Biddle is also the academic director of the Shepherd Higher Education Consortium on Poverty Studies. In that role she, along with Darwin Kysor, the director of career development at Juniata, select Juniata students who will complete eight-week summer internships serving in a variety of capacities in programs serving individuals experiencing poverty. The internships are in the fields of education and human services, legal services, business and healthcare. Biddle is an active member of the national Shepherd Consortium Program Committee.

Tuten earned his doctorate from Emory University, his master’s degree Wake Forest, and his bachelor’s degree in history and fine arts from the College of Charleston.

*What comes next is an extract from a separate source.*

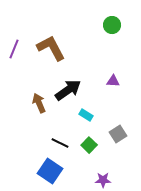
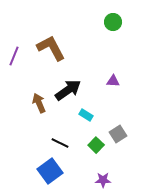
green circle: moved 1 px right, 3 px up
purple line: moved 7 px down
green square: moved 7 px right
blue square: rotated 20 degrees clockwise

Tuten specializes in the history of the southern United States. His teaching interests include the Civil War and Reconstruction, the New South and the History of Food. His research interests include biographical examination of Confederate Brigadier General E. W. Gantt along with projects on assessing the impact of cultural events and summer reading programs on college students.

Tuten’s research on Atlantic Coast rice culture from the Civil War until the industry collapsed in the 1920s culminated in the book Lowcountry Time and Tide: The Fall of the Rice Kingdom, which was published by USC Press in 2010. In addition, he has published on southern planters' affinity for Madeira wine, and on the early recorded blues. Tuten has contributed book chapters, numerous book reviews, and encyclopedia entries to a range of publications. His editorials have appeared in the Atlanta Journal Constitution, Harrisburg Patriot News, Christian Science Monitor, the Providence Journal (RI), Inside Higher Ed, and the Pittsburgh Post-Gazette.

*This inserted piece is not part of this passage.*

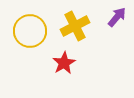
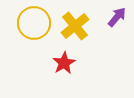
yellow cross: rotated 12 degrees counterclockwise
yellow circle: moved 4 px right, 8 px up
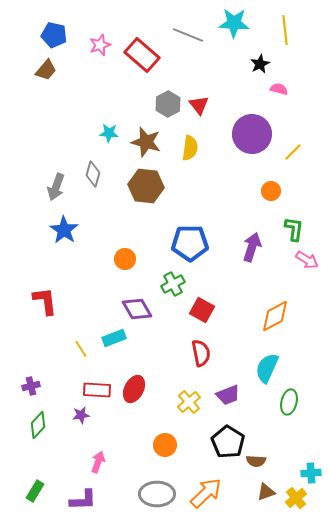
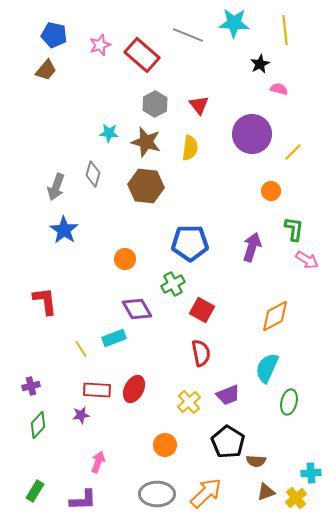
gray hexagon at (168, 104): moved 13 px left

Tuten is the Fulbright Program adviser for Juniata. He served as director of the Lakso Center for the Scholarship of Teaching and Learning in 2013-2014. He is the founder of an H-Net discussion list on the history and culture of South Carolina, H-SC. From 2000-2006 he served as Juniata's Assistant Provost.

Williams earned her doctoral degree at the University of Pennsylvania. She earned a bachelor's degree in chemistry and English in 2009 from Union College in Schenectady, N.Y. While at the University of Pennsylvania, she was awarded a fellowship from the university's Center for Teaching and Learning, and her excellence in teaching was recognized at the departmental, college, and university levels.

Her research interests include the coordination chemistry of the transition metal and rare earth elements. The primary focus of her graduate research was the synthesis and characterization of tetravalent cerium coordination compounds. Her current research explores the effects of coordination environment on the redox behavior of first row transition metal complexes.

Williams has published research findings in several professional journals including Nature Chemistry, Journal of the American Chemical Society, Inorganic Chemistry, and Dalton Transactions, and she is a member of the American Chemical Society.

The convocation address was given by John Bukowski, professor of mathematics.